TASK TO COMPLETE
In your reply, print every line of the listing exactly and omit all images.

TASK INPUT
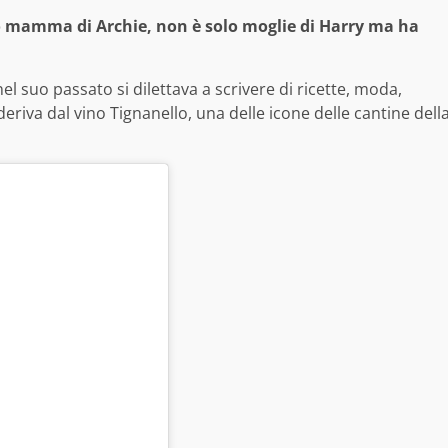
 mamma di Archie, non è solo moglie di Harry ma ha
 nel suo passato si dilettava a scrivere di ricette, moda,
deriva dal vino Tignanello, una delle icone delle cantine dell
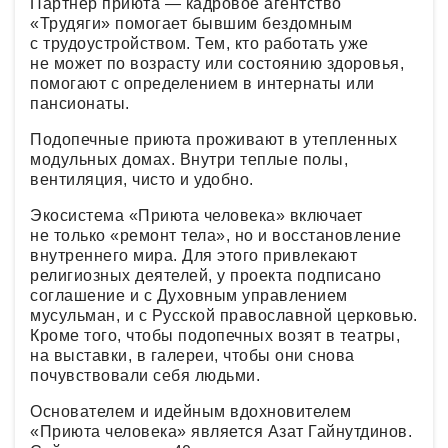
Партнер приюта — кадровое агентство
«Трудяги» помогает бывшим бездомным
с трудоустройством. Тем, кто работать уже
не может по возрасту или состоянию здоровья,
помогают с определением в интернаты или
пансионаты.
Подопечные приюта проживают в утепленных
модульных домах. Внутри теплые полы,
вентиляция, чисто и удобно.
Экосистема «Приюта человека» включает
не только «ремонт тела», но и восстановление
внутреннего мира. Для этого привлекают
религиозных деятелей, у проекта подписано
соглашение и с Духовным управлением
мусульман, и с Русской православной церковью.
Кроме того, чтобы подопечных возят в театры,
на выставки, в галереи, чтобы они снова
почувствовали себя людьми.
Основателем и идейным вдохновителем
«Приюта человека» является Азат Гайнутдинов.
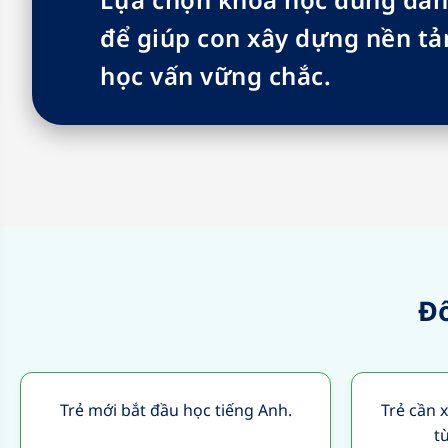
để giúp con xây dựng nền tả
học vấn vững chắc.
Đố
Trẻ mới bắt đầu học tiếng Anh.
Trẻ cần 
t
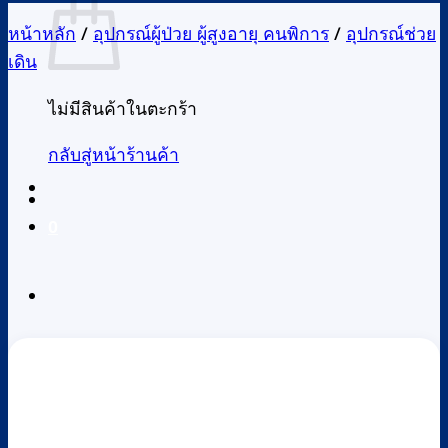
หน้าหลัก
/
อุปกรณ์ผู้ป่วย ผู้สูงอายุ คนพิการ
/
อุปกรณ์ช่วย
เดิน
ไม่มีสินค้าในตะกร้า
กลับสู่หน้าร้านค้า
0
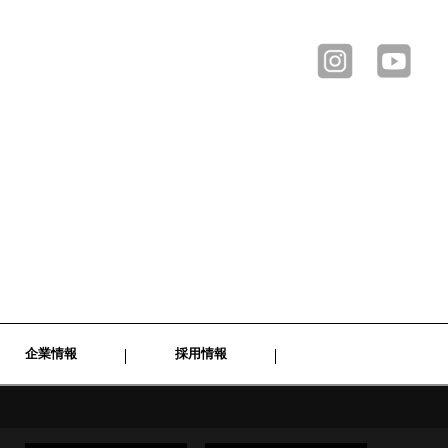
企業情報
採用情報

REPLY
 mamma di Archie, non è solo moglie di Harry ma ha
 nel suo passato si dilettava a scrivere di ricette, moda,
deriva dal vino Tignanello, una delle icone delle cantine dell
Партнер приюта — кадровое агентство
«Трудяги» помогает бывшим бездомным
с трудоустройством. Тем, кто работать уже
не может по возрасту или состоянию здоровья,
помогают с определением в интернаты или
пансионаты.
Подопечные приюта проживают в утепленных
модульных домах. Внутри теплые полы,
вентиляция, чисто и удобно.
Экосистема «Приюта человека» включает
не только «ремонт тела», но и восстановление
внутреннего мира. Для этого привлекают
религиозных деятелей, у проекта подписано
соглашение и с Духовным управлением
мусульман, и с Русской православной церковью.
Кроме того, чтобы подопечных возят в театры,
на выставки, в галереи, чтобы они снова
почувствовали себя людьми.
Основателем и идейным вдохновителем
«Приюта человека» является Азат Гайнутдинов.
để giúp con xây dựng nền tả
học vấn vững chắc.
Đố
Trẻ mới bắt đầu học tiếng Anh.
Trẻ cần 
t
หน้าหลัก
/
อุปกรณ์ผู้ป่วย ผู้สูงอายุ คนพิการ
/
อุปกรณ์ช่วย
เดิน
ไม่มีสินค้าในตะกร้า
กลับสู่หน้าร้านค้า
0
企業情報
採用情報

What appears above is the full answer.